# Input material:

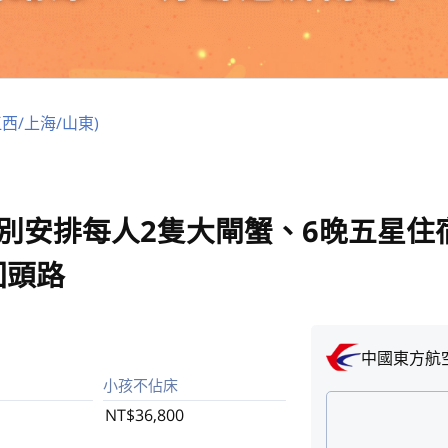
西/上海/山東)
別安排每人2隻大閘蟹、6晚五星住
回頭路
中國東方航
小孩不佔床
NT$36,800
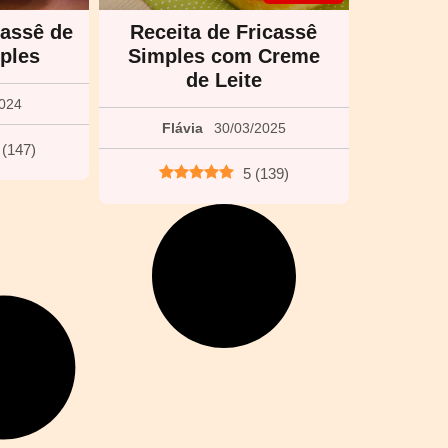
cassê de
Receita de Fricassê
ples
Simples com Creme
de Leite
2024
Flávia
30/03/2025
(
147
)
5
(
139
)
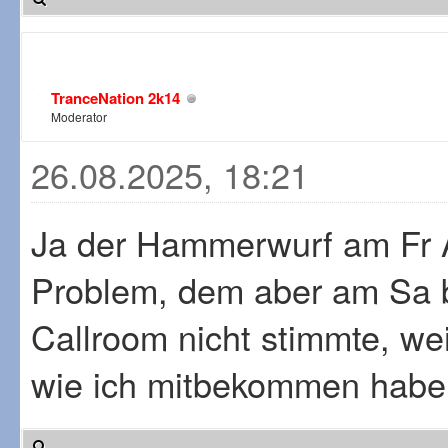
TranceNation 2k14
Moderator
26.08.2025, 18:21
Ja der Hammerwurf am Fr A
Problem, dem aber am Sa 
Callroom nicht stimmte, wei
wie ich mitbekommen habe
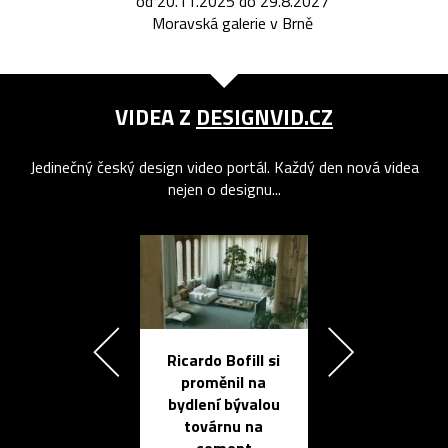
od 20.11.2025 do 29.8.2027
Moravská galerie v Brně
VIDEA Z
DESIGNVID.CZ
Jedinečný český design video portál. Každý den nová videa
nejen o designu...
Ricardo Bofill si
Přichází ten
proměnil na
propracovan
bydlení bývalou
elektronic
továrnu na
zápisník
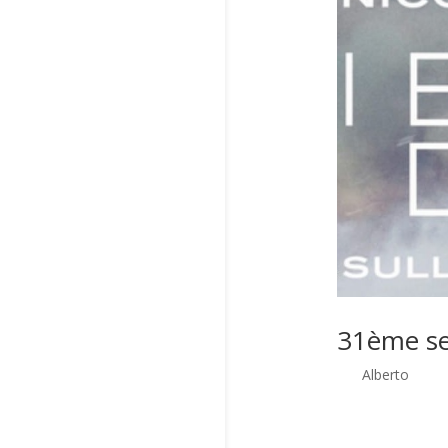
31ème se
par
Alberto
|
Mar
Le 17 et 18 mars 
enfants de Gaza. 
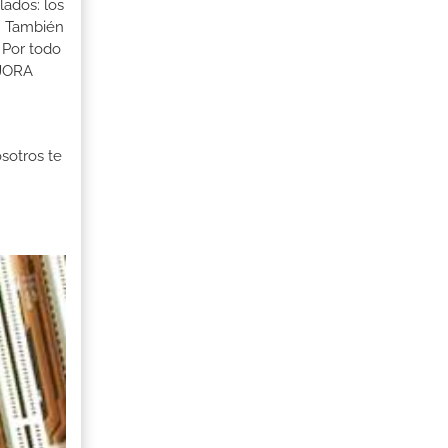
lados: los
s. También
 Por todo
EJORA
osotros te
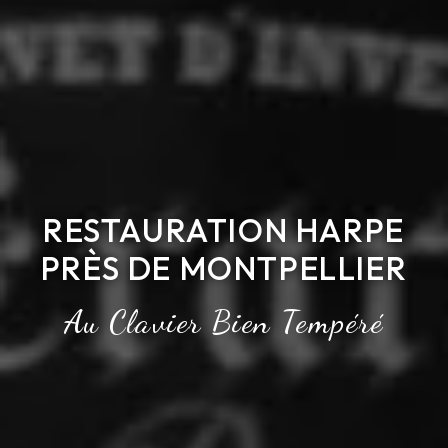
RESTAURATION HARPE
PRÈS DE MONTPELLIER
Au Clavier Bien Tempéré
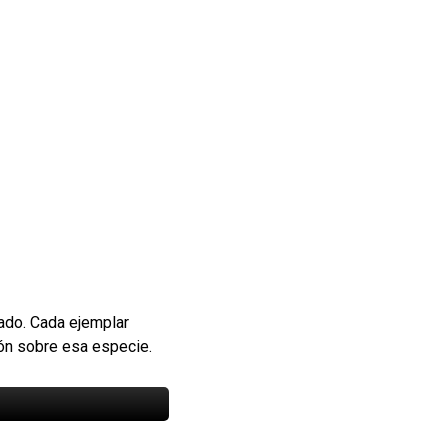
sado. Cada ejemplar
ión sobre esa especie.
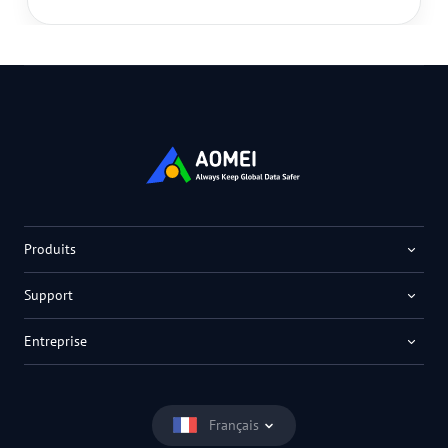
Produits
Support
Entreprise
Français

# Try it:
Type out each line of the records above exactly, skipping any pictures.

# Response area:
西/上海/山東)
別安排每人2隻大閘蟹、6晚五星住
回頭路
中國東方航
小孩不佔床
NT$36,800
cassê de
Receita de Fricassê
ples
Simples com Creme
de Leite
2024
Flávia
30/03/2025
(
147
)
5
(
139
)
TranceNation 2k14
Moderator
26.08.2025, 18:21
Ja der Hammerwurf am Fr A
Problem, dem aber am Sa 
Callroom nicht stimmte, wei
wie ich mitbekommen habe
od 20.11.2025 do 29.8.2027
Moravská galerie v Brně
VIDEA Z
DESIGNVID.CZ
Jedinečný český design video portál. Každý den nová videa
nejen o designu...
Ricardo Bofill si
Přichází ten
proměnil na
propracovan
bydlení bývalou
elektronic
továrnu na
zápisník
31ème se
par
Alberto
|
Mar
Le 17 et 18 mars 
enfants de Gaza. 
lados: los
s. También
 Por todo
EJORA
osotros te
RESTAURATION HARPE
PRÈS DE MONTPELLIER
Au Clavier Bien Tempéré
sado. Cada ejemplar
ión sobre esa especie.
Produits
Support
Entreprise
Français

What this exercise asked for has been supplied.